Reduction can be used to solve problems (e.g. solve bipartite matching by max-flow), or used to prove hardness.
Examples¶
We introduce some problems. Their reductions are all one-shot reductions.
Independent Set \(=_p\) Vertex Cover¶
Independent Set¶
- Definition (Independent set)
A set \(S \subseteq V\) is an independent set of graph \(G=(V,E)\) if no two vertices in \(S\) are adjacent.
From this definition, there are two problems.
Optimization version: Given a graph \(G=(V,E)\), find its max-cardinality independent set.
Decision version: Given a graph \(G=(V,E)\) and an integer \(k\), is there an independent set of size \(k\)?
Note that if we can solve one of them then we can solve the other.

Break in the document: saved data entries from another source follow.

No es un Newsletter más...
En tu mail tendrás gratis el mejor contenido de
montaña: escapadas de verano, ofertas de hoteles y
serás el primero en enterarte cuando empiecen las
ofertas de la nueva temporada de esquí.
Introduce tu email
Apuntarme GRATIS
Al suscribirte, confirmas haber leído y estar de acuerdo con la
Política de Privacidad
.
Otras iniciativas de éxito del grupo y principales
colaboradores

If there is an algorithm to solve the optimization version, then we can use it for the decision version. Since once \(k_\max\) is find, all \(k \le k_\max\) is possible.
If there is an algorithm to solve the decision version, then we can use it for the optimization version efficiently. First, use it to find the \(k_\max\) (e.g. by binary search), then to find the IS of size \(k_\max\), for each vertex
Remove it and its neighbors, ask the algorithm if there is an IS of size \(k_\max-1\) in the remaining graph
If yes, then this vertex is in an IS of size \(k_\max\), add it. Repeat this operation in the remaining graph.

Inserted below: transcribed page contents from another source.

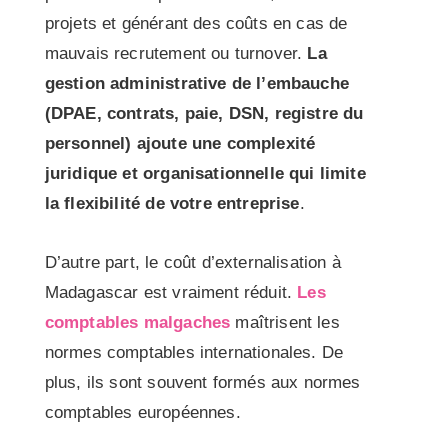
projets et générant des coûts en cas de
mauvais recrutement ou turnover.
La
gestion administrative de l’embauche
(DPAE, contrats, paie, DSN, registre du
personnel) ajoute une complexité
juridique et organisationnelle qui limite
la flexibilité de votre entreprise
.
D’autre part, le coût d’externalisation à
Madagascar est vraiment réduit.
Les
comptables malgaches
maîtrisent les
normes comptables internationales. De
plus, ils sont souvent formés aux normes
comptables européennes.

Otherwise, some neighbors of this vertex are both in an IS of size \(k_\max\). Go to next vertex.
Vertex Cover¶
- Definition (Vertex cover)
In an undirected graph \(G=(V,E)\), a set \(S\subseteq V\) is a vertex cover if for any edge in graph \(G\), at least one of its endpoint is in \(S\). Formally, \(\forall e = (u,v)\in E: u\in S\) or \(v\in S\) or both.
From this definition, there are two problems.
Optimization version: Given a graph \(G=(V,E)\), find its min-cardinality vertex cover.
Decision version: Given a graph \(G=(V,E)\) and an integer \(k\), is there an vertex cover of size \(k\)?
Likewise, if we can solve one of them then we can solve the other.
Equivalency¶
Now we show that the independent set problem and the vertex cover problem are polynomial reduction of each other.
- Claim (Connection between IS and VC)
In any graph \(G\), a set \(S \subseteq V\) is an independent set iff \(V\backslash S\) is a vertex cover. Moreover, for an max-cardinality independent set, its complement is the min-cardinality vertex cover.
Proof from detinitions
\((\Rightarrow)\) If \(S\) is an independent set, then for any edge \(e=(u,v)\) in graph \(G\), we must have \(u \in V \backslash S\) or \(v \in V \backslash S\). Otherwise, \(u,v \in S\) and they are adjacent, which contradicts to the fact that \(S\) is an independent set. Hence, \(V\backslash S\) is a vertex cover.
\((\Leftarrow)\) If \(C\) is a vertex cover, then for any two vertices \(u,v\) in \(V \backslash C\), they cannot be adjacent. Otherwise, \(e=(u,v)\) but \(u,v \notin C\), which contradicts to the fact that \(C\) is a vertex cover. Hence, \(V\backslash C\) is an independent set.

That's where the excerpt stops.